[Records supplied — start]
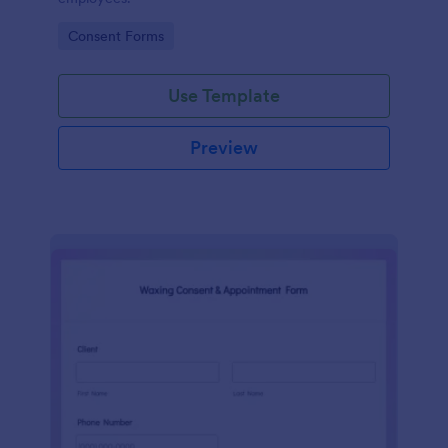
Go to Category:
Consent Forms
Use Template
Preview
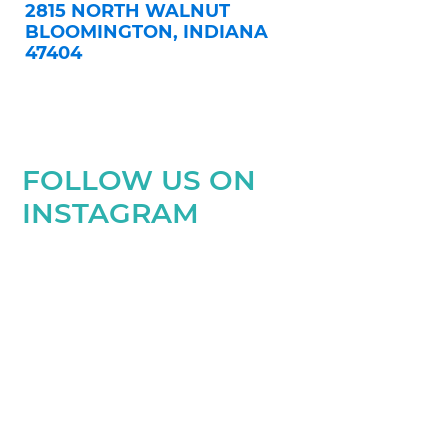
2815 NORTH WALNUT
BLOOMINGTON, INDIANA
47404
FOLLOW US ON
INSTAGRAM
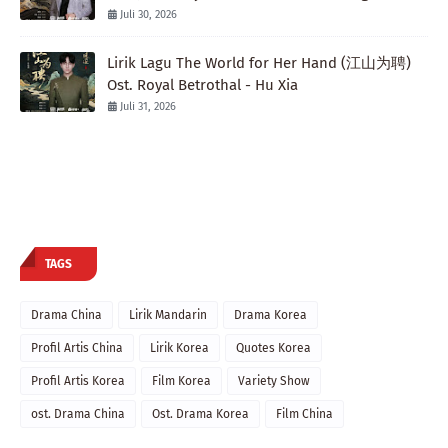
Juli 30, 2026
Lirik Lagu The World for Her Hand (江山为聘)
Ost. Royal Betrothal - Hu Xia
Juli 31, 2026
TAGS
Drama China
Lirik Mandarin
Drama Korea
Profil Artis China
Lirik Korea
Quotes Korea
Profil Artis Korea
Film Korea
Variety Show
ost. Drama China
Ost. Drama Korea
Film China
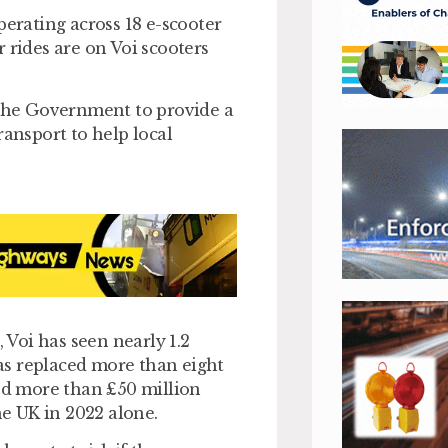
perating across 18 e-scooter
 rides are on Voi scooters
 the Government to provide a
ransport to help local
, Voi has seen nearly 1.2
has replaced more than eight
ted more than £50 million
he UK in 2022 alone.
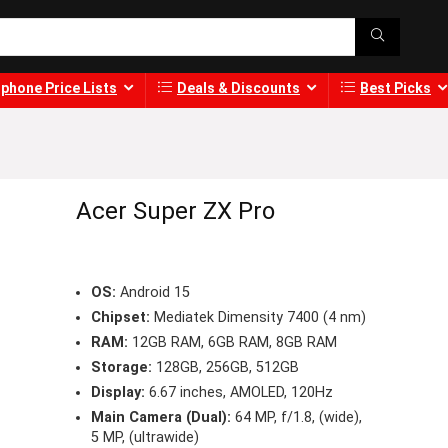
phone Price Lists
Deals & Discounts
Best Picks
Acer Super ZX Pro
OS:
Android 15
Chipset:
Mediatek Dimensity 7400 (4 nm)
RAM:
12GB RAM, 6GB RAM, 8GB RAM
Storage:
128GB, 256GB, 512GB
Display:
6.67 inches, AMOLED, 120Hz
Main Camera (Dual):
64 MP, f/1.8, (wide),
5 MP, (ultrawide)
[Records supplied — finish]
[Records supplied — start]
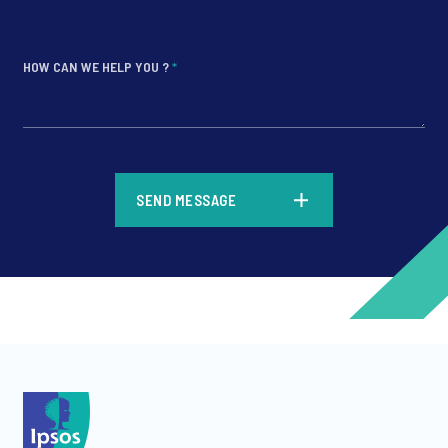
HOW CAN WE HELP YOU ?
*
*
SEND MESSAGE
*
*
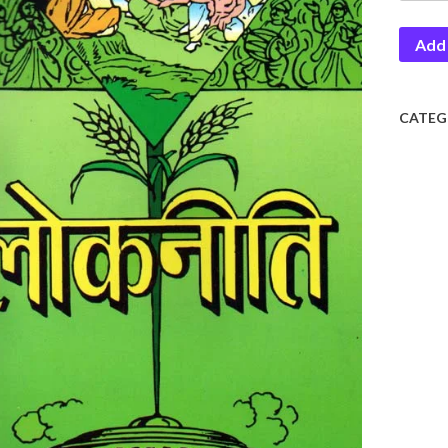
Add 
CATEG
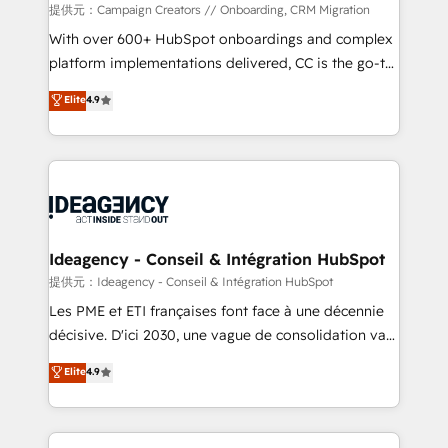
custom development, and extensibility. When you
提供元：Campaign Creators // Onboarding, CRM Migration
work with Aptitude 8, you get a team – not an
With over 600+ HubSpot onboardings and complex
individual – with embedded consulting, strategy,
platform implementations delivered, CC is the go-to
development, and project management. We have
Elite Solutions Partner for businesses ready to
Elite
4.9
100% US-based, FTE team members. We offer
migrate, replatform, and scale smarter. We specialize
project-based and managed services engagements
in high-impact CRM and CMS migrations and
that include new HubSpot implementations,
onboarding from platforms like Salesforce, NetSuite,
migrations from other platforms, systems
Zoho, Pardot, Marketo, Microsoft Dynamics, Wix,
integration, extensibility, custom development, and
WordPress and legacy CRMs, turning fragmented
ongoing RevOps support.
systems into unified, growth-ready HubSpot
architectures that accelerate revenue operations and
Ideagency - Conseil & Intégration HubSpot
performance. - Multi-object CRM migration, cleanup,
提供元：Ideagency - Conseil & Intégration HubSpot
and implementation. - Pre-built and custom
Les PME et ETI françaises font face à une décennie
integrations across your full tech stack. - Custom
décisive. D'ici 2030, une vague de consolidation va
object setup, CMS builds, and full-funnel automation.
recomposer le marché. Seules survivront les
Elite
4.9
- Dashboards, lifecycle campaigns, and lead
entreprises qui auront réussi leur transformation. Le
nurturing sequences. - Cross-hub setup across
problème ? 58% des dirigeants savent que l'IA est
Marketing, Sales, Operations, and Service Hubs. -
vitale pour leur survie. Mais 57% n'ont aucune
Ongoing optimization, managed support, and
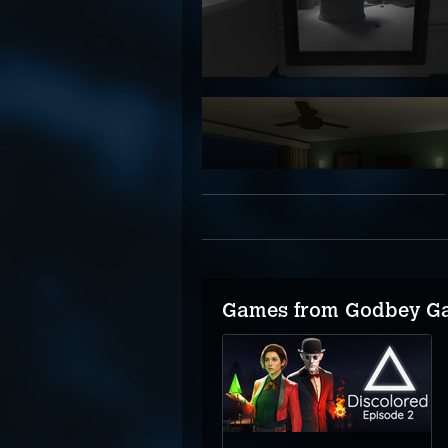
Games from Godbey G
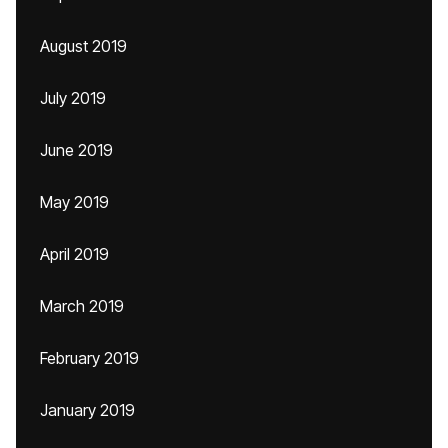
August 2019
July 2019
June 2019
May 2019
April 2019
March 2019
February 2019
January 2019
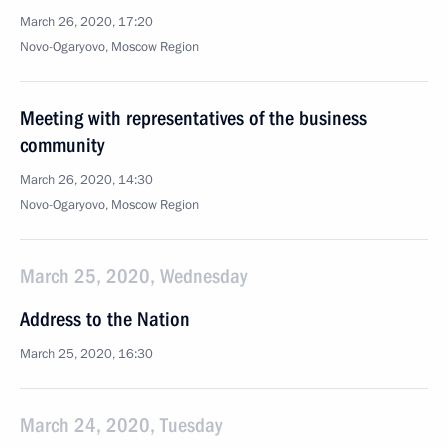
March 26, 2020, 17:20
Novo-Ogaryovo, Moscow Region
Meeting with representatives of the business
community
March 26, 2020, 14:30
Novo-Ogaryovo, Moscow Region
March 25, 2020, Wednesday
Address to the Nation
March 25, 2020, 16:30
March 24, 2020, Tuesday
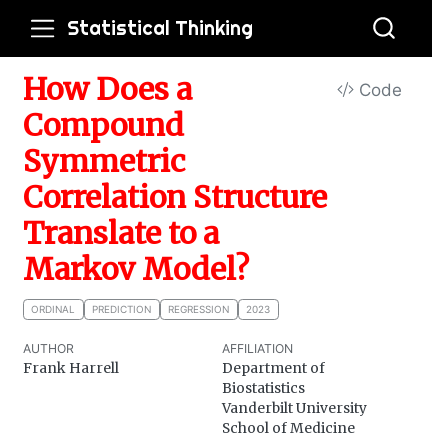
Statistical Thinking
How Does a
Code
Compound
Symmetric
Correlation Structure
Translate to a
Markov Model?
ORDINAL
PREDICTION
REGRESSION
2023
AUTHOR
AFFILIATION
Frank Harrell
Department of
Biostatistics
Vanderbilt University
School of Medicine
[Records supplied — finish]
Your instructions: The required output is the stretch of entries above from the line containing "WordPress and legacy CRMs, turning fragmented" through the line containing "décisive. D'ici 2030, une", reproduced exactly.

Answer to this task:
WordPress and legacy CRMs, turning fragmented
ongoing RevOps support.
systems into unified, growth-ready HubSpot
architectures that accelerate revenue operations and
Ideagency - Conseil & Intégration HubSpot
performance. - Multi-object CRM migration, cleanup,
提供元：Ideagency - Conseil & Intégration HubSpot
and implementation. - Pre-built and custom
Les PME et ETI françaises font face à une décennie
integrations across your full tech stack. - Custom
décisive. D'ici 2030, une vague de consolidation va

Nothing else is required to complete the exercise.